A primera vista esa actitud parece una protesta, una negación. En realidad, es una afir­mación rotunda, y aquí está el secreto de la fascinación que ejercía en las almas. Ni deserción ni despecho, sino tendencia hacia Dios. La fuga del monje era un grito heroico de amor a Cristo, como antes la constancia del mártir. La vida monástica reemplazaría al martirio, sería el nuevo género de heroi­cidad, la aceptación magnánima del combate, la pro­clamación decidida delideal puro, por el cual había que sacrificar la vida, no en una destrucción prematura de la personalidad, sino en el desarrollo maravillosamente activo de las más nobles facultades, en una lucha más difícil que la de los atletas del circo, la lucha contra el egoísmo agazapado en los entresijos de la naturaleza, contra el demonio que se esconde en los instintos de la carne y contra las manifestaciones diabólicas en medio del mundo. A esta victoria se lanza el monje infla­mado del Espíritu, armado de los divinos carismas, presa de una celeste locura y de un prodigioso entu­siasmo. El heroísmo y el entusiasmo van siempre juntos.

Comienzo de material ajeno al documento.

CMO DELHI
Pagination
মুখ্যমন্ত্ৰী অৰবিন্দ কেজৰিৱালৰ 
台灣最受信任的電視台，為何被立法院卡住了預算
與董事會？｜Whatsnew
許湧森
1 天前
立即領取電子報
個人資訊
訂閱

Esta actitud se alimenta, por extraño que parezca, en la mortificación. La vida monástica es vida de encierro, ayunos, vigilias, cilicios, cadenas, columnas, disciplinas y empareda­mientos. La comida, el vestido, el sueño, sólo debían tener un objeto: la sustentación de la carne, nunca el halago de los sentidos. Había que vivir, pero la vida, don de Dios, debía consumirse en el trabajo, que es la forma más noble y provechosa de mortificación.

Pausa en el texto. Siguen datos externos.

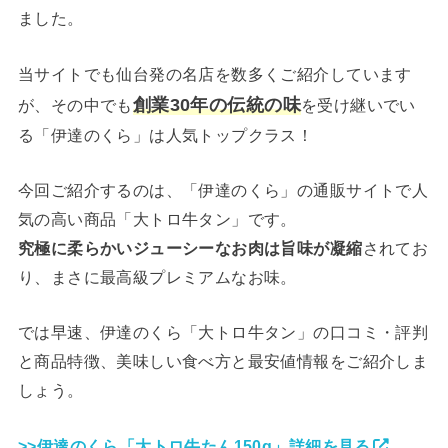
ました。
当サイトでも仙台発の名店を数多くご紹介しています
創業30年の伝統の味
が、その中でも
を受け継いでい
る「伊達のくら」は人気トップクラス！
今回ご紹介するのは、「伊達のくら」の通販サイトで人
気の高い商品「大トロ牛タン」です。
究極に柔らかいジューシーなお肉は旨味が凝縮
されてお
り、まさに最高級プレミアムなお味。
では早速、伊達のくら「大トロ牛タン」の口コミ・評判
と商品特徴、美味しい食べ方と最安値情報をご紹介しま
しょう。
>>伊達のくら「大トロ牛たん150g」詳細を見る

El monje sabía que ni el trabajo, ni la penitencia, ni la soledad eran otra cosa que medios para conseguir un fin más alto: la unión con Dios. El desasimiento de los hombres y las cosas, la santa indiferencia con res­pecto a las criaturas y la reducción en lo posible de la dependencia de lo material debían tener como resul­tado facilitar al alma la entrada en el mundo de lo inmaterial y de lo invisible. Cuanto menos necesidades, mayor libertad.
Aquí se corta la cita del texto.